Data excerpts

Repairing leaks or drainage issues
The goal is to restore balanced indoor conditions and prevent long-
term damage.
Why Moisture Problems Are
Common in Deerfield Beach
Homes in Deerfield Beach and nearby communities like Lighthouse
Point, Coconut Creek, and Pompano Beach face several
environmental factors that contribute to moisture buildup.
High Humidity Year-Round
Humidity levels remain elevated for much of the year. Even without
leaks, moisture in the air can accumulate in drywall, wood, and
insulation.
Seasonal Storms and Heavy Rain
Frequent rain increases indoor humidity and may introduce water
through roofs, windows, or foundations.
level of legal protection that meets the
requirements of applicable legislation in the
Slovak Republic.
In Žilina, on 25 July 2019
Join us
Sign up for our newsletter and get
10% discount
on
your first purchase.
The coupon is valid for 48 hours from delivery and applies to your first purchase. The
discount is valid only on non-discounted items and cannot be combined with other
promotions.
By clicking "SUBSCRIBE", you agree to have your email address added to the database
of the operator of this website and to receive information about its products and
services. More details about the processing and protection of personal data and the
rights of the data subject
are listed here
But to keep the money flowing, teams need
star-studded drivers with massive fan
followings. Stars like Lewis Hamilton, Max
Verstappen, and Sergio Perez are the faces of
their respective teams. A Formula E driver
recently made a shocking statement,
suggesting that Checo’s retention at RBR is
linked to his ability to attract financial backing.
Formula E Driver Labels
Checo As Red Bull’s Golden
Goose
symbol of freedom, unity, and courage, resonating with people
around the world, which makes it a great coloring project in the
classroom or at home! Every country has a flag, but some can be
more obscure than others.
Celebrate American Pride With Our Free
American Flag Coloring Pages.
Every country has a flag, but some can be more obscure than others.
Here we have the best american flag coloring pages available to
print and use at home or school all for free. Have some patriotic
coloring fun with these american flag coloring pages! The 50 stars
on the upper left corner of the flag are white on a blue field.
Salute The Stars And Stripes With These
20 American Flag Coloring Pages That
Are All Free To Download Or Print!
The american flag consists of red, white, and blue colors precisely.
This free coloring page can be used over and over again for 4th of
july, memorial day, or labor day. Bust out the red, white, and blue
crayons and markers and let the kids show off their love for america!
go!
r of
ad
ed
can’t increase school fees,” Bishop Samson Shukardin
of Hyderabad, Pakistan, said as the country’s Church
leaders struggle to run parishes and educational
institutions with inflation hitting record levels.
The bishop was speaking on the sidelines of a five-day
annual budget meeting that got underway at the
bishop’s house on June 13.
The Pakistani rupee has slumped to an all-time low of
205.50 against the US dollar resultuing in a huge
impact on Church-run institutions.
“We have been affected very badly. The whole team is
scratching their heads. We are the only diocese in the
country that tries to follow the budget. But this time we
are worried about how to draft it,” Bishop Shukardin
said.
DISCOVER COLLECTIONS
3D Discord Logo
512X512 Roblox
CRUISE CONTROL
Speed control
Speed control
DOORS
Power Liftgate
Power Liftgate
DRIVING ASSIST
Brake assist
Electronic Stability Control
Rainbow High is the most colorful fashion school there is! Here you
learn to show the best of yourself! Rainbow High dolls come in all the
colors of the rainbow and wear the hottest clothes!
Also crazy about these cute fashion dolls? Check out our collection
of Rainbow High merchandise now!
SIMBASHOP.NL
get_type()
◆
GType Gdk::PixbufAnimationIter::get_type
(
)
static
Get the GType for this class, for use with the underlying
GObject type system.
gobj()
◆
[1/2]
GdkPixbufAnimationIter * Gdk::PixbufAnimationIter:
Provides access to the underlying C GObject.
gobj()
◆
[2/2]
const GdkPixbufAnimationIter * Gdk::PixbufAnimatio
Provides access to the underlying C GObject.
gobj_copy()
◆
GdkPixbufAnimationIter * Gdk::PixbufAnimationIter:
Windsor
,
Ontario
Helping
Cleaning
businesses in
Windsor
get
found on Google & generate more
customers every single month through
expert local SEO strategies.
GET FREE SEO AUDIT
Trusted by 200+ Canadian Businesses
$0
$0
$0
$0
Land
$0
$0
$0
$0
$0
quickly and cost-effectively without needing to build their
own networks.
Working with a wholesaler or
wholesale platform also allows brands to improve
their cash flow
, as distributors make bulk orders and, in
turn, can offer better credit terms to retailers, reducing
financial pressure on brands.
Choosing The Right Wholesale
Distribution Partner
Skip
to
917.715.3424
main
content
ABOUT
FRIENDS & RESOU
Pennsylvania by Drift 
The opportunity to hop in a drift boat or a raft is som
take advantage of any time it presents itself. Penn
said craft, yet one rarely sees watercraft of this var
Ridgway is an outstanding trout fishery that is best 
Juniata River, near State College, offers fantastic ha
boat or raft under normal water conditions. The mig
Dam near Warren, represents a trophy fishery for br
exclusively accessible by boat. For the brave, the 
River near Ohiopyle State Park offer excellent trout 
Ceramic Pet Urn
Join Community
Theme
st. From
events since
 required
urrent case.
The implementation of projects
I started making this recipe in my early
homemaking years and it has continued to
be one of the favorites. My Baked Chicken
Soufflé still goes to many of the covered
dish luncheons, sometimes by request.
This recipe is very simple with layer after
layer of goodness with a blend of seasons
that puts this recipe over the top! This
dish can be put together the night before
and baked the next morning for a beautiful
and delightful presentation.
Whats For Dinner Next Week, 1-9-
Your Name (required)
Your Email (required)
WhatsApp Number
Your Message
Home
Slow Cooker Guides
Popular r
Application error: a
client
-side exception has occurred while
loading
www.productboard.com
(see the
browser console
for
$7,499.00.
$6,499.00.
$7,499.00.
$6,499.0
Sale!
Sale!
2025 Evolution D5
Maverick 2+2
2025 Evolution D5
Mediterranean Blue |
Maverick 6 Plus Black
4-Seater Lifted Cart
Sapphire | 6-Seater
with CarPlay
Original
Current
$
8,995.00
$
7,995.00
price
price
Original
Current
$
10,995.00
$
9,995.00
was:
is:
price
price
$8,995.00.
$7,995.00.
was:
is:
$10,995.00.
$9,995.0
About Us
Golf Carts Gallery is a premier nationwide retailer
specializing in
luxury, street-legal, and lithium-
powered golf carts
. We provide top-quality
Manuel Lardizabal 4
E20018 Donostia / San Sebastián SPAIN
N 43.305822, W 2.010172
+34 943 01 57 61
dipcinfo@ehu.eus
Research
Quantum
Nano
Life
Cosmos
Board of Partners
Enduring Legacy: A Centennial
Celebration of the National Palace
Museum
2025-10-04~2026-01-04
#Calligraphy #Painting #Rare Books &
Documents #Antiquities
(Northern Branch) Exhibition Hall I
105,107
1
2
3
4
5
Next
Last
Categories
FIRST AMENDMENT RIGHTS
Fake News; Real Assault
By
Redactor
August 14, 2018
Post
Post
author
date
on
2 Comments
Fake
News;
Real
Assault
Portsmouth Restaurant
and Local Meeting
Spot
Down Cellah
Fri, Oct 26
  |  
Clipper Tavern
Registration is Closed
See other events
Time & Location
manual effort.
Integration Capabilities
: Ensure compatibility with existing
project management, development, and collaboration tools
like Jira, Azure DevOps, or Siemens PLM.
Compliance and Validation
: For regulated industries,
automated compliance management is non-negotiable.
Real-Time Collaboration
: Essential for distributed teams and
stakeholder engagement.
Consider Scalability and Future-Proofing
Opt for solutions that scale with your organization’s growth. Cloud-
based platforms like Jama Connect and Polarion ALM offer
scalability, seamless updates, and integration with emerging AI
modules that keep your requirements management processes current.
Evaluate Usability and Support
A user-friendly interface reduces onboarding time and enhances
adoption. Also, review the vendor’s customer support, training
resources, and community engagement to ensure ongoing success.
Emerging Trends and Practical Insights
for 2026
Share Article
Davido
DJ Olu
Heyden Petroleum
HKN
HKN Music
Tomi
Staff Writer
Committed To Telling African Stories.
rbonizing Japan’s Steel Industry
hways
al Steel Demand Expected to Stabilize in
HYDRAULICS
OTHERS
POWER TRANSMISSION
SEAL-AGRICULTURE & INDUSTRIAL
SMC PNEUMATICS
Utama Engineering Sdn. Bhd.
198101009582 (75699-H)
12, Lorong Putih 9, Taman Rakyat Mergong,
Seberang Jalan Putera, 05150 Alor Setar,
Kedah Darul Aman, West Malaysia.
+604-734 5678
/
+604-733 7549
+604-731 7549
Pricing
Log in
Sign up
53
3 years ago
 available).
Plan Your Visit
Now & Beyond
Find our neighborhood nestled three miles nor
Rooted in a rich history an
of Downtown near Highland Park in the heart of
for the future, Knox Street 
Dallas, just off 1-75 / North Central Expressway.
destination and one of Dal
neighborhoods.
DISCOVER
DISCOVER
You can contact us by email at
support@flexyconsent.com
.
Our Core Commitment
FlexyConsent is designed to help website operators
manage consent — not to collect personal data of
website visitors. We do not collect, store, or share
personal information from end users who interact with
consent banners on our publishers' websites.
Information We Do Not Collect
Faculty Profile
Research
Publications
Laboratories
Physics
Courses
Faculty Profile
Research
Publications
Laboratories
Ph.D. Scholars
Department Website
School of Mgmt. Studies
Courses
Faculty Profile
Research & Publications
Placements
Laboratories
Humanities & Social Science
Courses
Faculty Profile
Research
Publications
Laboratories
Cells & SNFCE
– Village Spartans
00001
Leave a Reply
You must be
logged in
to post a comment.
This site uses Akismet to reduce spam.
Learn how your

Task prompt: Each line of the entries above that contains "legal" is to be copied.

Response to this task:
level of legal protection that meets the
luxury, street-legal, and lithium-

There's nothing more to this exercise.